Volume 86, 2011

Articles

Kleitias, Dionysos, and Cheiron

Dionysos and Cheiron are the most important guests in the Wedding of Peleus and Thetis on the François Vase. Dionysos has been described as stumbling, turbulant, seeking sympathy, or burdened by the amphora. He is none of these. He is in perfect balance and looks out to draw attention to his gift for Thetis, the golden vessel that will contain the ashes of Patroklos and Achilles. It is not a burden and it does not rest on his shoulder, but hangs part way down his back. Cheiron’s branch is not a fir, but the ash he gave to Peleus that became the spear Achilles took to Troy. Only these guests bring gifts, each of enormous importance for the offspring of this marriage. Kleitias’ depiction of them has no equal.
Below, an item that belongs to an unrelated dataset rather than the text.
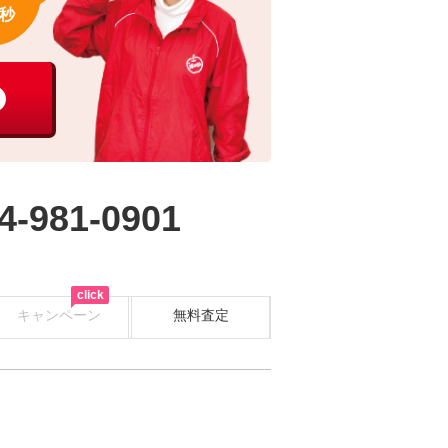
秒
4-981-0901
click
キャンペーン
無料査定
Hermes in Attic Black-Figured Vase-Painting
Reflections on Contemporary Attica

‘Corinthianising’, primarily expressed by the dominance of animal friezes, is the main characteristic of Attic early black-figured pottery. Figure-scenes are limited and deities are only rarely represented. The only exception is Hermes, identified by his kerykeion and depicted flanked by sirens or sphinxes on a number of vases. The present article presents and examines in detail these scenes in an attempt to interpret the god’s role and meaning, emphasizing on the vessels’ archaeological context. Having as principal aim to demonstrate that the contextual approach of iconography can offer new interesting insights into its social background, this study explores the association of Attic early 6th-century funerary and cult practices with the iconography of deities, drawing a number of conclusions concerning contemporary Attica.

Orientalizing Infant Burials from Gabii, Italy

In recent decades data provided by funerary archaeology has revolutionized our understanding of the proto-urban landscapes of Latium in the early Iron Age. The data that provide a compelling argument for the emergence of fixed systems of social hierarchy contribute greatly to the study of the first wave of urbanism that transformed the Italian peninsula. The discovery in 2009 of two elite infant burials in the Latin city of Gabii contributes to this narrative, as these sub-adults were interred with grave goods that attest to the presence of a system of inherited social rank and thus provide important testimony about Gabii in the Orientalizing period. The funerary data presented here holds the potential of eventually being contextualized alongside settlement data from Gabii.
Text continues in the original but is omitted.